FBR's Curran said signs of a slump first cropped up in mid-2013 and from there "morphed, in industry's view, from an expected rough patch to a stretch as contracting dynamics deteriorated across the board." It encompassed not only rig dayrates but offshore tender volume, rig contract lengths and rig sublet trends, he said.

But in the last couple of months, Curran said, "it became clear that the global floating rig market imbalance was likely to last longer and prove more severe than many had first anticipated."

On a broader level, Bonno said the current offshore market appears similar to 2002-2004, a period "characterized by ... initial decrease in demand with the markets remaining stagnant over a period of 18 to 24 months, weak deepwater and midwater markets, as we're already seeing customers delaying programs and an increase in sublet activity."

Bailey, who wrote about this phenomenon earlier in the year, said that in the early 2000s companies looked less to grow than capture higher project returns and return cash to shareholders -- which appears to be their current focus.

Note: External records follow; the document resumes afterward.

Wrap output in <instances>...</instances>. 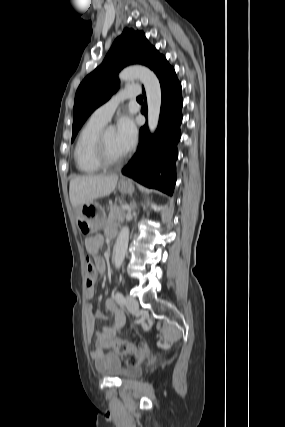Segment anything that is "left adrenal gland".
Wrapping results in <instances>:
<instances>
[{"instance_id": "1", "label": "left adrenal gland", "mask_w": 285, "mask_h": 427, "mask_svg": "<svg viewBox=\"0 0 285 427\" xmlns=\"http://www.w3.org/2000/svg\"><path fill=\"white\" fill-rule=\"evenodd\" d=\"M131 209L132 210L136 209V203L134 202V200L131 202Z\"/></svg>"}]
</instances>
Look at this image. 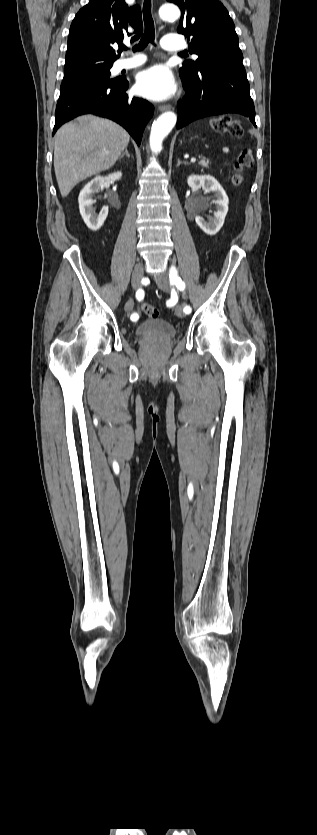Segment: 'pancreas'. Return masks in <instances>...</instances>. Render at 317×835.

Back then, the largest upstream companies such as BP, Chevron, Exxon (now ExxonMobil) and Conoco (now ConocoPhillips) were transforming into supermajors, and slashed their capital budgets meaningfully, he said.

"I don't think we'll see those types of capex cuts, but it's definitely spelling out a flatter spending environment," he added.

However, Bonno said she expected "year-on-year demand to continue to grow, assuming ... commodity pricing remains healthy."

REPORT OUTLINES DRILLERS' ISSUES

Ensco's Hensel said floater inquiries at his company were "down slightly" from Q3 2013, although the number of rig-years represented by those inquiries "was on par with prior quarters."

Hensel acknowledged "some floaters" have recently gone idle, but linked that to new supply into the market, lack of drilling success in a few cases, bankruptcy of formerly active Brazilian operator OGX and delays in regulatory approvals. He also noted Ensco this year inked a three-year contract at $550,000/d for its new DS-9 drillship in the Gulf of Mexico.

While that sum is "5-10% below recent ultra-deepwater newbuild contracts [in that region], we think that giving up a small amount of rate to get a foot in the door with a major customer ... is a good tradeoff," Cowen and Company analyst J.B. Lowe said.

According to a report by Barclays, drillers in recent fourth-quarter calls spotlighted several issues that included cancellation of some drilling programs, a slowdown in bid tenders, unsuccessful appraisal wells and delivery of newbuilds without initial contracts. Drillers will typically seek contracts for a new deepwater rig months to a couple of years before its completion.

"We think conditions will continue to soften in the coming months, and the likelihood is increasing for older idle units [or rigs rolling off contract] to be cold-stacked in mid-2014," the Barclays report said. "As a result, we see growing scope for 4th- and 5th-generation rigs to compete downmarket and exacerbate the pending retirement cycle in the midwater."